RECORDS PROVIDED:
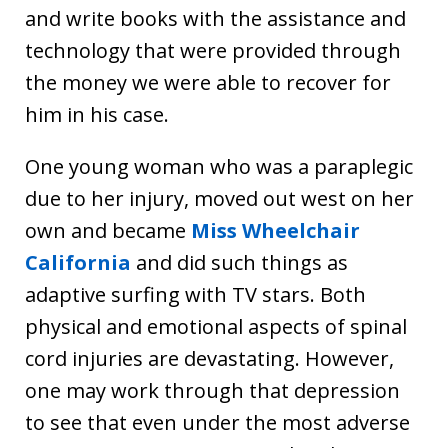
and write books with the assistance and
technology that were provided through
the money we were able to recover for
him in his case.
One young woman who was a paraplegic
due to her injury, moved out west on her
own and became
Miss Wheelchair
California
and did such things as
adaptive surfing with TV stars. Both
physical and emotional aspects of spinal
cord injuries are devastating. However,
one may work through that depression
to see that even under the most adverse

WORK REQUIRED: The reply must consist solely of the lines from the one containing "one may work through that depression" through the last line in the material above, reproduced exactly.

TASK RESULT:
one may work through that depression
to see that even under the most adverse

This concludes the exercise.